Diversity, Equity, inclusion — or “DEI.”
It is unfortunate that this simple acronym has become as ambigious and opaque as it has.
We believe that under that metaphorical umbrella are some concepts and initiatives that are counterproductive and contrary to American values. We firmly believe that America should strive to be a meritocracy, where the best qualified person gets the job or the promotion.
Under the guidance of those precepts, we believe DEI initiatives should be reviewed, carefully assessed and some of them — perhaps many of them — abandoned.
But if our motivation is a commitment to meritocracy — and we absolutely believe it should be — what happens after and during this newest push by the White House is just as important as curtailing the excesses of DEI.
The efforts of Elon Musk to reduce spending, it has come to light, rely on a clique of his staffers, generally in their early to mid-20s. Reporting on some of these staffers has identified at least one who was previously fired from a cybersecurity firm for, at best, reckless handling of company data, which ended up in the hands of a competitor. Another has since resigned due to a plethora of racist social media posts tracked back to him.

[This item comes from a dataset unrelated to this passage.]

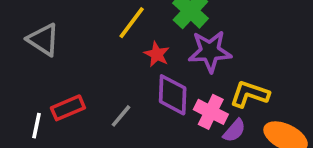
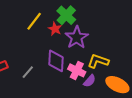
purple star: (210, 51) -> (77, 37), turned -30
red star: (157, 54) -> (55, 29), moved

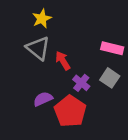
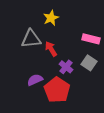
yellow star: (42, 19) -> (51, 18), moved
gray triangle: (38, 48) -> (31, 39), turned -45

Beyond Musk’s orbit, President Trump has nominated as ambassadors to France and to Greece his son-in-law’s father — a man to whom he had issued a pardon during his first term — and his son’s former girlfriend.
Neither Charles Kushner or Kimberly Guilfoyle has any previous experience with diplomacy.
DEI, of course, has its defenders — Americans who are skeptical that the acronym’s critics are truly motivated by a commitment to merit.
An inability to pair efforts to rein in DEI with criticisms of nepotism and cronyism, to pair efforts to counter DEI with a sincere effort to find the best qualified women and men for important positions — women and men with decades of experience in auditing to identify government waste and spending excesses, women and men with decades of experience in international relations to serve as our country’s diplomats will only embolden those critics. Allowing nepotism and cronyism to drive how so many critical positions are filled validates those critics’ fears that skepticism of DEI is not sincerely motivated by belief in a meritocracy.
We believe, again, in that commitment to meritocracy. We hope the White House and its supporters are able to correct their present course and take as hard a line against nepotism and cronyism as they have against “diversity, equity and inclusion.”
Success in pursuing that meritocratic future depends on it.